J is right. Benedictine "communism" is freely chosen. Further, the monks do not have families to provide for. Further, their motto, "ora et labora", manifestly refers to a transcendental root to their commune-God as manifested in Christ. Here we have the radical dignity of the individual. Witnesses such as Solzhenitsyn and Pasternak have made clear that Communism has no respect for the individual. It's absolute is the group and truth and freedom are to serve the group.

Richard Lindmark
5 years 3 months ago

I learned about socialism the hard way ( in a sense) in high school. I had a history class and on the first day of class the teacher said that a certain % of our grade would be based on our weekly quizzes on the reading assignments that week. He also added that no one would fail these quizzes. Well someone asked how was that possible. He explained that after correcting the quizzes if someone didn’t have a passing grade, he would take a point or two from the top scores and add it to their score to achieve a passing grade. He said as a Catholic high school we were just applying the axiom “from each according to his ability, to each according to his need”. First week no problem only a few points were transferred. Second week a few more and third week the top grades moved from A’s to B+. Now you can imagine how those students felt.
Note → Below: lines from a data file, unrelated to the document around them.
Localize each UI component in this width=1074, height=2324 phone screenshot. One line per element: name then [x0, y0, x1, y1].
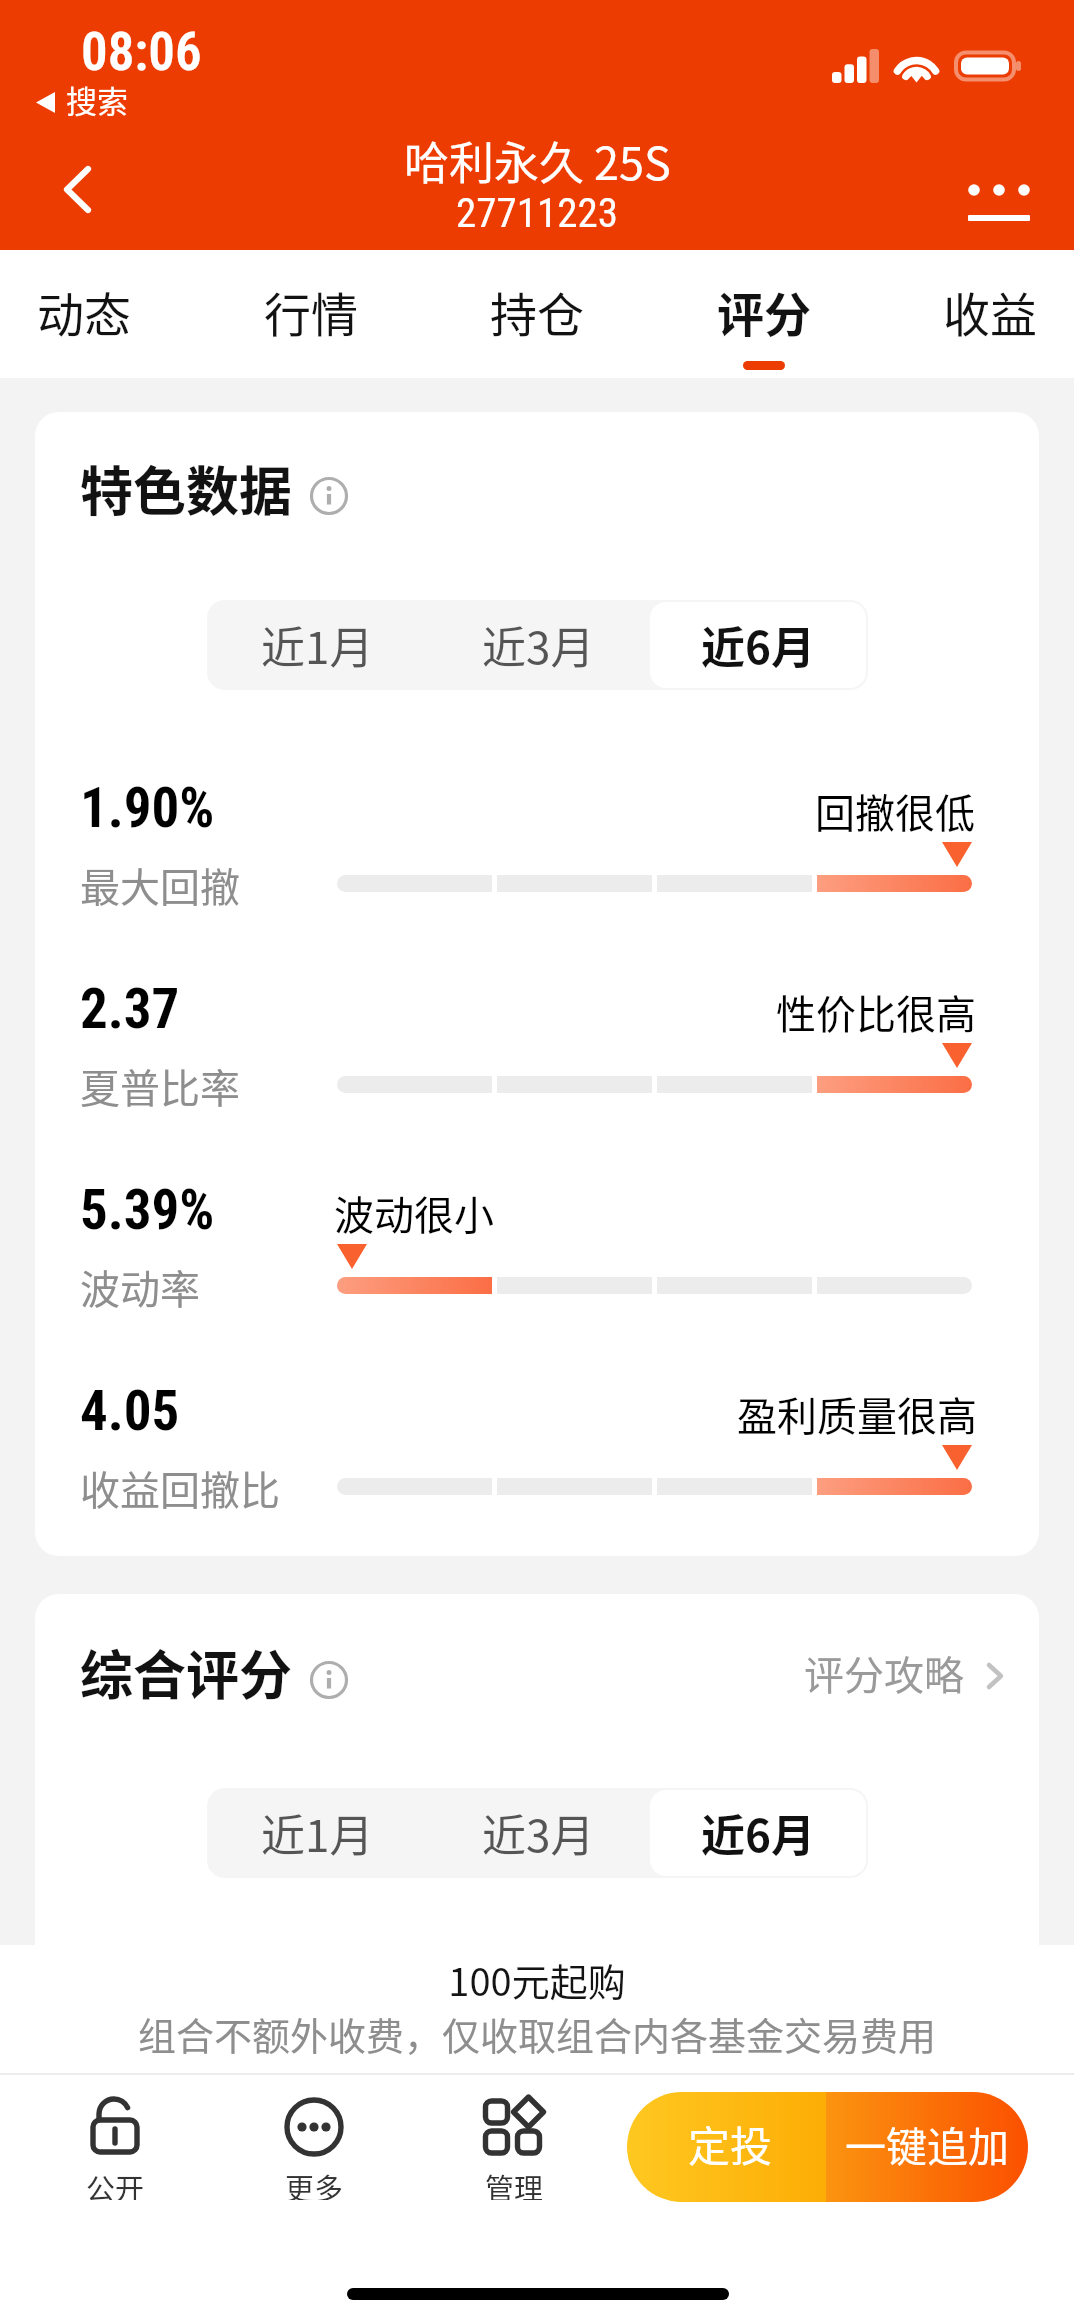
staticText: 定投: [688, 2113, 773, 2174]
button[interactable]: 管理: [414, 2090, 614, 2200]
staticText: 评分: [717, 277, 811, 345]
staticText: 行情: [264, 277, 358, 345]
staticText: 近1月: [261, 613, 374, 677]
staticText: 盈利质量很高: [737, 1385, 977, 1443]
button[interactable]: 评分攻略: [804, 1644, 1003, 1702]
staticText: 27711223: [456, 189, 618, 237]
staticText: 最大回撤: [80, 856, 240, 914]
staticText: 管理: [485, 2166, 544, 2200]
staticText: 搜索: [66, 77, 128, 122]
staticText: 波动很小: [334, 1184, 494, 1242]
staticText: 近3月: [482, 1801, 595, 1865]
button[interactable]: 动态: [37, 250, 131, 378]
staticText: 近6月: [701, 613, 815, 677]
staticText: 夏普比率: [80, 1057, 240, 1115]
button[interactable]: 定投: [627, 2092, 826, 2202]
staticText: 一键追加: [845, 2114, 1009, 2173]
staticText: 公开: [86, 2166, 145, 2200]
button[interactable]: 近3月: [430, 1790, 646, 1876]
button[interactable]: 更多: [214, 2090, 414, 2200]
staticText: 收益回撤比: [80, 1459, 280, 1517]
button[interactable]: 收益: [943, 250, 1037, 378]
staticText: 评分攻略: [804, 1644, 964, 1702]
button[interactable]: 近6月: [650, 602, 866, 688]
staticText: 1.90%: [80, 776, 215, 840]
staticText: 100元起购: [0, 1952, 1074, 2007]
button[interactable]: 近3月: [430, 602, 646, 688]
staticText: 更多: [285, 2166, 344, 2200]
staticText: 综合评分: [80, 1634, 292, 1711]
staticText: 动态: [37, 277, 131, 345]
staticText: 持仓: [490, 277, 584, 345]
staticText: 08:06: [81, 21, 202, 83]
button[interactable]: 近1月: [209, 602, 426, 688]
button[interactable]: 一键追加: [826, 2092, 1028, 2202]
button[interactable]: Back: [24, 140, 132, 240]
button[interactable]: 行情: [264, 250, 358, 378]
staticText: 近1月: [261, 1801, 374, 1865]
staticText: 哈利永久 25S: [404, 128, 671, 193]
staticText: 近3月: [482, 613, 595, 677]
button[interactable]: 近1月: [209, 1790, 426, 1876]
staticText: 组合不额外收费，仅收取组合内各基金交易费用: [0, 2006, 1074, 2061]
staticText: 2.37: [80, 977, 180, 1041]
staticText: 回撤很低: [815, 782, 975, 840]
button[interactable]: 评分: [717, 250, 811, 378]
staticText: 波动率: [80, 1258, 200, 1316]
staticText: 近6月: [701, 1801, 815, 1865]
button[interactable]: 公开: [15, 2090, 215, 2200]
staticText: 5.39%: [80, 1178, 215, 1242]
button[interactable]: 持仓: [490, 250, 584, 378]
button[interactable]: 近6月: [650, 1790, 866, 1876]
staticText: 4.05: [80, 1379, 180, 1443]
staticText: 收益: [943, 277, 1037, 345]
staticText: 特色数据: [80, 450, 292, 527]
button[interactable]: More options: [943, 148, 1055, 240]
staticText: 性价比很高: [776, 983, 976, 1041]
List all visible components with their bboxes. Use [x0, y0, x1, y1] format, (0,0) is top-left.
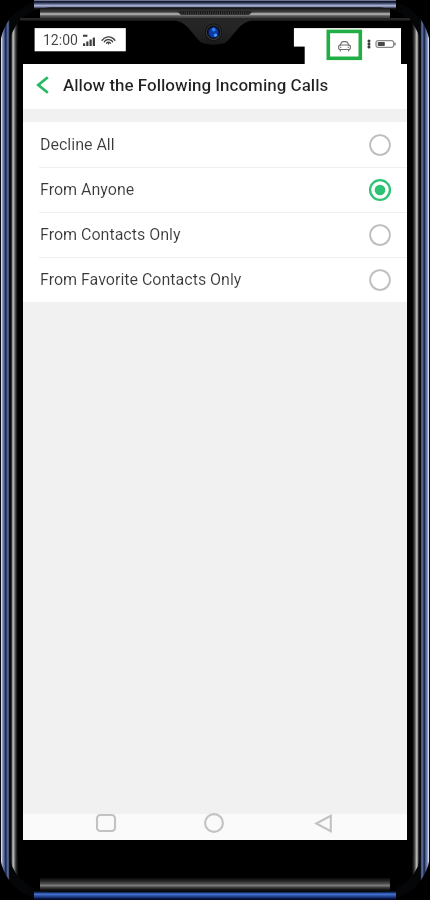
staticText: From Favorite Contacts Only — [40, 270, 242, 289]
staticText: From Contacts Only — [40, 225, 181, 244]
button[interactable]: From Favorite Contacts Only — [23, 257, 407, 302]
staticText: Allow the Following Incoming Calls — [63, 75, 329, 95]
staticText: Decline All — [40, 135, 115, 154]
button[interactable]: Driving mode — [336, 37, 352, 53]
button[interactable]: From Contacts Only — [23, 212, 407, 257]
staticText: 12:00 — [43, 32, 78, 48]
button[interactable]: Decline All — [23, 122, 407, 167]
button[interactable]: Back — [304, 810, 344, 836]
button[interactable]: Back — [23, 65, 63, 105]
button[interactable]: Home — [194, 810, 234, 836]
button[interactable]: From Anyone — [23, 167, 407, 212]
staticText: From Anyone — [40, 180, 135, 199]
button[interactable]: Recent apps — [86, 810, 126, 836]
By the sixth or seventh week only a few were doing the reading and there weren’t enough points to bring anyone to a passing grade. At that point the teacher said I told you no one would fail the weekly tests. Since you have collectively failed and it is clear you aren’t reading the material, you’ll all stay after school, read the assignment and write a two page paper on it for extra credit which will get you a passing grade. If you want a B you’ll write a paper on the last three assignments by next Friday. Well you can imagine the uproar and the calls to go to the dean and principal. When he got the class under control, he explained that the quizzes were only going to count 1% of our grade, but the real point is that the quizzes were like raising food and he represented the government who could take from one and give to another. If it is a small amount that doesn’t affect us it has not impact on how hard we work. At a certain point we stop putting in the effort and then we need to be forced to work. He explained that what we had just experienced was socialism and it’s false promises of nobody fails. We all fail.